Transcribed page contents
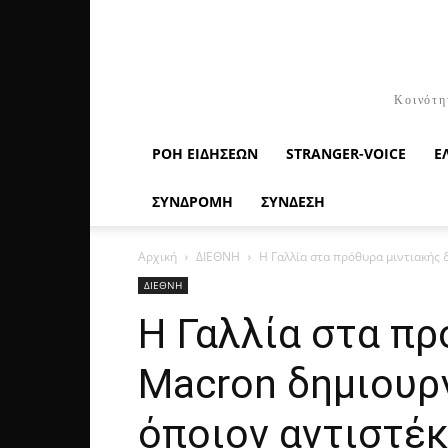
Κοινότη
ΡΟΉ ΕΙΔΉΣΕΩΝ
STRANGER-VOICE
Ε
ΣΥΝΔΡΟΜΗ
ΣΥΝΔΕΣΗ
Αρχική
ΔΙΕΘΝΗ
Η Γαλλία στα πρόθυρα μιντιακής 
ΔΙΕΘΝΗ
Η Γαλλία στα πρ
Macron δημιουργ
όποιον αντιστέκ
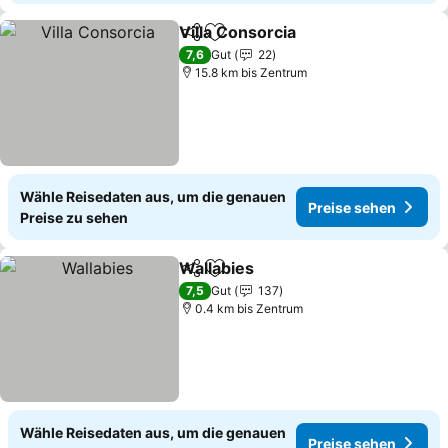
Villa Consorcia
Teilen
Zu Favoriten hinzufügen
7,6
Gut
22
15.8 km bis Zentrum
Wähle Reisedaten aus, um die genauen
Preise sehen
Preise zu sehen
Wallabies
Teilen
Zu Favoriten hinzufügen
7,5
Gut
137
0.4 km bis Zentrum
Wähle Reisedaten aus, um die genauen
Preise sehen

→ Exercise description: Reproduce every line from the entries that holds the word "Γαλλία".

→ Answer to this task:
Η Γαλλία στα πρόθυρα μιντιακής 
Η Γαλλία στα πρ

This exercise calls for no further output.